Yes, the end of the heat wave is in sight but at the expense of another somewhat rare weather situation for California and the Central Coast: tropical weather impacts.
I want to be careful here because we are not talking about a tropical storm landfall in California. What we ARE talking about is significant weather related to a current hurricane.
Hurricane Kay is off the Baja and traveling north. It will ultimately weaken off the CA/Mex border, first to a tropical storm and then a tropical or post-tropical low. While weakening is expected this can still cause significant weather in the Golden State. There is so much moisture associated with tropical systems that even the remnants can be problematic. Rain, thunderstorms, and lightning are all elements we could experience.
Currently, the National Hurricane Center Track for Kay turns the dying system west, avoiding a landfall of the low-pressure center. Modeling also supports this notion but the it also indicates a significant rain event is possible. At this point you have to view the forecasted rainfall flexibility since the track will matter a lot.
This morning models were all over the place with some models showing the Central Coast getting .50" of rain (possibly more) but the main American model showing much less for us locally and in SoCal.
However I think it is important to plan for the higher potential and expect something less, this is more true in SoCal where inches of rain are possible, especially in the hills and mountains.
There are also wave impacts from the storm, even a miss will have a lot of energy in the water, especially for south-facing beaches of the Southcoast and SoCal. Less so for west-facing beaches for much of the Central Coast.
OK, now that the headlines are done let's get to the forecast.
Thursday will still be hot inland and very warm to hot in coastal valleys with beaches as the place to beat the heat.
Friday coastal valley temps spike as interior temps also stay hot. The excessive heat warning for coastal valleys kicks into place as the interior warning could expire, but right now it looks like an extension might be needed.. Some high clouds from Kay are expected to drift into the area filtering some sunshine.

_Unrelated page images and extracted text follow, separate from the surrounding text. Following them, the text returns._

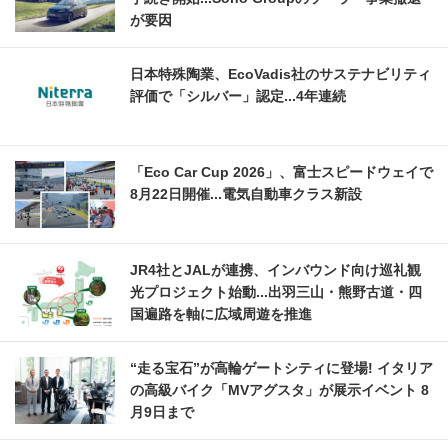
が要因
日本特殊陶業、EcoVadis社のサステナビリティ
評価で「シルバー」認定...4年連続
「Eco Car Cup 2026」、富士スピードウェイで
8月22日開催...電気自動車クラス新設
JR4社とJALが連携、インバウンド向け巡礼観
光プロジェクト始動...出羽三山・熊野古道・四
国遍路を軸に広域周遊を推進
“走る宝石”が高輪ゲートシティに登場! イタリア
の高級バイク「MVアグスタ」が展示イベント 8
月9日まで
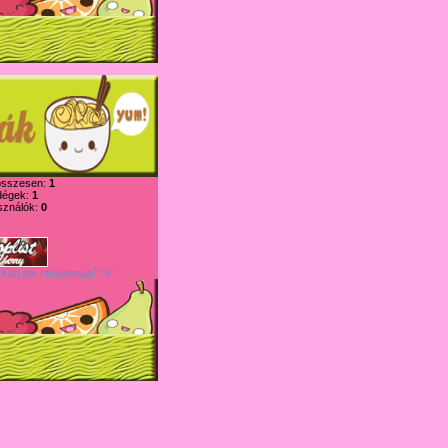
összesen:
1
dégek:
1
sználók:
0
 Katt ide mindennap! ^o^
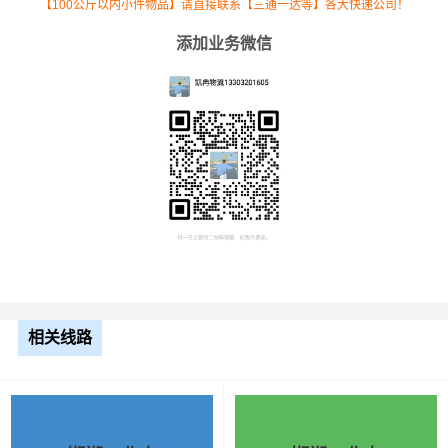
【100公斤以内小件物品】请直接联系【三通一达等】各大快递公司！
6.8米
5.5元
3284公里
18062元
添加业务微信
高栏
9.6米
7.5元
3284公里
24630元
高栏
13米
8.5元
3284公里
27914元
平板
17.5
米平
10.5元
3284公里
34482元
板
相关线路
整车运输价格计算方式通常是按单价×公里，
备注
以上报价为市场透明价，仅供参考，不作为
最终成交价格，望知晓！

Saturday SoCal will be busy, potentially early, with rain and thunderstorms associated with the leftovers of Kay (either with the TS off the coast or as a tropical depression or post-tropical low). Some folks in SoCal could see inches of rain. Locally, Saturday we should see some showers or thundershowers from Kay. The Southcoast has the best chance. On and off activity will begin early Saturday and could even linger into Monday but the best opportunity for activity looks to be Saturday. At this point, I think folks should expect up to .50" essentially anywhere because of the modeling disagreements there is no reason not to play it safe. I think it probable that the Southcoast gets more rain that elsewhere on the Central Coast. We will refine this much more Thursday and Friday when higher resolution models will encompass the storm.